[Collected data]
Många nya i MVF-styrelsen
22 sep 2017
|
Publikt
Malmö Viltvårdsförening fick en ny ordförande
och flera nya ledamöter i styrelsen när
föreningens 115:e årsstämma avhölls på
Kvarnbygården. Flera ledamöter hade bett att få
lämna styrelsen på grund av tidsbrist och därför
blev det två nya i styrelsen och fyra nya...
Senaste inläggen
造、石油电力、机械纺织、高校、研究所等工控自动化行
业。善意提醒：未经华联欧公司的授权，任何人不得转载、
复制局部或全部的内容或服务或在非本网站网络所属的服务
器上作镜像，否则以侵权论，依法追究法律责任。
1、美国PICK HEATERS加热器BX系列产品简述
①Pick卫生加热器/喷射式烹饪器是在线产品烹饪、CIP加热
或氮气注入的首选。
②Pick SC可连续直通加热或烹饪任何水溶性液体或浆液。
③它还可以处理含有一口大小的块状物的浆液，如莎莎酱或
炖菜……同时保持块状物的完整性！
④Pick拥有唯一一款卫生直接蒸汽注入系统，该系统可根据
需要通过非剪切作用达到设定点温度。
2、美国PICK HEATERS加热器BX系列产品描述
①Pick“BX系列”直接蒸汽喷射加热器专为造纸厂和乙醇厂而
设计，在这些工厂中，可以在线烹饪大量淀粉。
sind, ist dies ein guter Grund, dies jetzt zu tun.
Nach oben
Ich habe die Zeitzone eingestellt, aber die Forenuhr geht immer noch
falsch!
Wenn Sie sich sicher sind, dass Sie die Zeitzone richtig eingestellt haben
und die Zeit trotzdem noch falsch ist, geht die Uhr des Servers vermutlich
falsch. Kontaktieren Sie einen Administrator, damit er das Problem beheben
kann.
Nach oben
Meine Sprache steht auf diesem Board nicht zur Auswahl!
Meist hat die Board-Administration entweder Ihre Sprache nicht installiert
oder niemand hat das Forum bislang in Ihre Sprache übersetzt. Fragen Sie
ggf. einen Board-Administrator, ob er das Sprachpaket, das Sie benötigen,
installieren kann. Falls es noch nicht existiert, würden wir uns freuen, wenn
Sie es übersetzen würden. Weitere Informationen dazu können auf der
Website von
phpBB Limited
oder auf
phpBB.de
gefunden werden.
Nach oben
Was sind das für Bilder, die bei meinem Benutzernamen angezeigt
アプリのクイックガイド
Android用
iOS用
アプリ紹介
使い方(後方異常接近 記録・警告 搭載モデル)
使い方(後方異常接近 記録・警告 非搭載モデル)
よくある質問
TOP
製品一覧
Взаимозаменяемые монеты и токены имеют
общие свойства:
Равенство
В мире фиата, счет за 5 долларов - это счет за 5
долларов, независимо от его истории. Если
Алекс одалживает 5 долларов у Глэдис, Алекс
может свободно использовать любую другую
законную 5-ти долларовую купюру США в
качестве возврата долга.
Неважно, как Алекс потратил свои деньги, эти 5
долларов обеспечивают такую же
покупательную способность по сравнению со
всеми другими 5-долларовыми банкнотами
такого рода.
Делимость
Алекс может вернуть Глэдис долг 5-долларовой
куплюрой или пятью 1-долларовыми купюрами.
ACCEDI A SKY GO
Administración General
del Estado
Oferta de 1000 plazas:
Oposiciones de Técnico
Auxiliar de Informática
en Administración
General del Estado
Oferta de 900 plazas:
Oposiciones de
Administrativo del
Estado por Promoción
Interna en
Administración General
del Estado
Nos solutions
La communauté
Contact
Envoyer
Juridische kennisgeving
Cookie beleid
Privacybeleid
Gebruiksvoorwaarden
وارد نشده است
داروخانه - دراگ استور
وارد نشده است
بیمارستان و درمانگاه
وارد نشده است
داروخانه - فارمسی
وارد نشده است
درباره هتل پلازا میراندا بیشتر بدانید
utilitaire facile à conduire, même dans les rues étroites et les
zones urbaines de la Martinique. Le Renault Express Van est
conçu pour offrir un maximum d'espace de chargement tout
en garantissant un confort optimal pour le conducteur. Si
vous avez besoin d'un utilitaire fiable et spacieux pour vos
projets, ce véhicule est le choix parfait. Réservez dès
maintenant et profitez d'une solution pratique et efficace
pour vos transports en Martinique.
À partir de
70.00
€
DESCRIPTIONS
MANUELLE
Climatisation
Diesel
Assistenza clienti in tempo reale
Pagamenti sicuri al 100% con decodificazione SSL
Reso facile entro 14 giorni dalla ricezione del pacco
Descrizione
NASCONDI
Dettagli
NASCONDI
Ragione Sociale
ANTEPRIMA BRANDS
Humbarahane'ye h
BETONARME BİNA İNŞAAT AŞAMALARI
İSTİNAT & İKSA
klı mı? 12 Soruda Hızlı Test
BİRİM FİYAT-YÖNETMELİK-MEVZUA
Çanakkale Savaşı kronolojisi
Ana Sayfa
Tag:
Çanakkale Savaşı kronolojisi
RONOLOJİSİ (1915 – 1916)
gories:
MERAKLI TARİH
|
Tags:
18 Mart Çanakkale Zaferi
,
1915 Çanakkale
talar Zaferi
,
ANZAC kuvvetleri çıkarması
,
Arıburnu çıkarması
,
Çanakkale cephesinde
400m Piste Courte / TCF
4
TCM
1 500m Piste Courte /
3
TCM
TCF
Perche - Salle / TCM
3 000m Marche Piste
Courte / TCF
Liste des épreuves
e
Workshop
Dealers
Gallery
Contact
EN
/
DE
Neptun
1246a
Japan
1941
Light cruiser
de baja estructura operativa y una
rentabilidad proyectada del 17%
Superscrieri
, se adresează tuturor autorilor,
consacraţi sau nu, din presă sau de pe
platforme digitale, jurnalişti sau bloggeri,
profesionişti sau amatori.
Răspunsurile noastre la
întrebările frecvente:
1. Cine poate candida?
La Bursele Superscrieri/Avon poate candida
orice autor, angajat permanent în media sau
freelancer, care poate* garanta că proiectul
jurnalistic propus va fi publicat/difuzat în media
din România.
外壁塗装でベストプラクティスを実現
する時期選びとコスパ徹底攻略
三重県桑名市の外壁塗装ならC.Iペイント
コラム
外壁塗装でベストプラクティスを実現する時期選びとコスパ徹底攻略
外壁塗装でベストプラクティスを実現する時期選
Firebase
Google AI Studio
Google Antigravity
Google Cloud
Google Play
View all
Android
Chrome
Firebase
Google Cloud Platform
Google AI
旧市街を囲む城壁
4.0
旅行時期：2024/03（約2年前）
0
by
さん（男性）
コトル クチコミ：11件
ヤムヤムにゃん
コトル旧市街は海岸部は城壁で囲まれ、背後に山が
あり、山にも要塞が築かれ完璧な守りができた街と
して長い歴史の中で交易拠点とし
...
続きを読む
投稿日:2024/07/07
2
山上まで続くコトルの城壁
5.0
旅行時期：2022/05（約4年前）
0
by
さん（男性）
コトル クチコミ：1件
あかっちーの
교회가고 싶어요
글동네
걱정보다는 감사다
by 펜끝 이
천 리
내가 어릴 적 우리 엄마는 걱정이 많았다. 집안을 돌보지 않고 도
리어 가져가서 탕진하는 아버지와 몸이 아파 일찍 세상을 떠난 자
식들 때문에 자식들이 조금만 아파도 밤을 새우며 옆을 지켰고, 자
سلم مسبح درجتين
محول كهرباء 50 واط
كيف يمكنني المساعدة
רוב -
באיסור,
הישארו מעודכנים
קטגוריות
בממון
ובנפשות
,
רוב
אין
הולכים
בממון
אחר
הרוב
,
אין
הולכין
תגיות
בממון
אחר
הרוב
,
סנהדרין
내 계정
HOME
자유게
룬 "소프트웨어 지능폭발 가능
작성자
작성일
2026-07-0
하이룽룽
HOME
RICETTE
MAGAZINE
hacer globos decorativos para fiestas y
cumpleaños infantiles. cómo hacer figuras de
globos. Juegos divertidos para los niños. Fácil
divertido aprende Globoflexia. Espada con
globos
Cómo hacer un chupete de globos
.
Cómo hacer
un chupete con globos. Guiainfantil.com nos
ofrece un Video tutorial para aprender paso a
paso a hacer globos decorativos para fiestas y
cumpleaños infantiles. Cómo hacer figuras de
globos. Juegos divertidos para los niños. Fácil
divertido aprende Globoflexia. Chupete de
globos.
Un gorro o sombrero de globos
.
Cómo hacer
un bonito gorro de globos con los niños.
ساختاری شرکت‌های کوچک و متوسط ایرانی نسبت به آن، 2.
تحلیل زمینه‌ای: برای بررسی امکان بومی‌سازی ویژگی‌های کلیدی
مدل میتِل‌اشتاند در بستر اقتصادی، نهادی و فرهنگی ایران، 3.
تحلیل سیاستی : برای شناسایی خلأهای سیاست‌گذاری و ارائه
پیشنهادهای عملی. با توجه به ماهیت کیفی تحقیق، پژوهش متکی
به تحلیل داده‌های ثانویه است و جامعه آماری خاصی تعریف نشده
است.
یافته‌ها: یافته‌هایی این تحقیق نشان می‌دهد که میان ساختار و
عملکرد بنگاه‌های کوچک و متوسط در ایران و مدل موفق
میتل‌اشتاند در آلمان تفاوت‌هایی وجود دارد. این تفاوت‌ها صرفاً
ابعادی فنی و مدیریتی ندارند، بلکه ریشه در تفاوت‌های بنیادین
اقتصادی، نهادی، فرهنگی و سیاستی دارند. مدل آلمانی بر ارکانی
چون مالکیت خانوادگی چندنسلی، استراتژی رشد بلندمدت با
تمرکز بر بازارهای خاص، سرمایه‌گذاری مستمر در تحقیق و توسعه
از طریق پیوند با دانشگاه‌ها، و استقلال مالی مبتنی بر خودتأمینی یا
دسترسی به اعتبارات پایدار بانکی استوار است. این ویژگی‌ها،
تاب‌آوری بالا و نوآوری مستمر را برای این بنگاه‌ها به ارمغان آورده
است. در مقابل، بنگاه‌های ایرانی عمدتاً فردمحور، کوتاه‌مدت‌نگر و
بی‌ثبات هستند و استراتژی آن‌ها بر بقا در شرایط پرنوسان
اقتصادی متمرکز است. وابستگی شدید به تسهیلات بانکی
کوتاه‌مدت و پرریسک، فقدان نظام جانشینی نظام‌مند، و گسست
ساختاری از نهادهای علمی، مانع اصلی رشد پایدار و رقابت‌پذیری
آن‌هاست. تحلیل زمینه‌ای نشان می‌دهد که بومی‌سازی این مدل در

## EXERCISE GOAL:
The required output is every line above from the one with "Алекс может вернуть Глэдис долг 5-долларовой" down to the one with "La communauté", restated word for word, ends included.

## OUTPUT OF THE TASK:
Алекс может вернуть Глэдис долг 5-долларовой
куплюрой или пятью 1-долларовыми купюрами.
ACCEDI A SKY GO
Administración General
del Estado
Oferta de 1000 plazas:
Oposiciones de Técnico
Auxiliar de Informática
en Administración
General del Estado
Oferta de 900 plazas:
Oposiciones de
Administrativo del
Estado por Promoción
Interna en
Administración General
del Estado
Nos solutions
La communauté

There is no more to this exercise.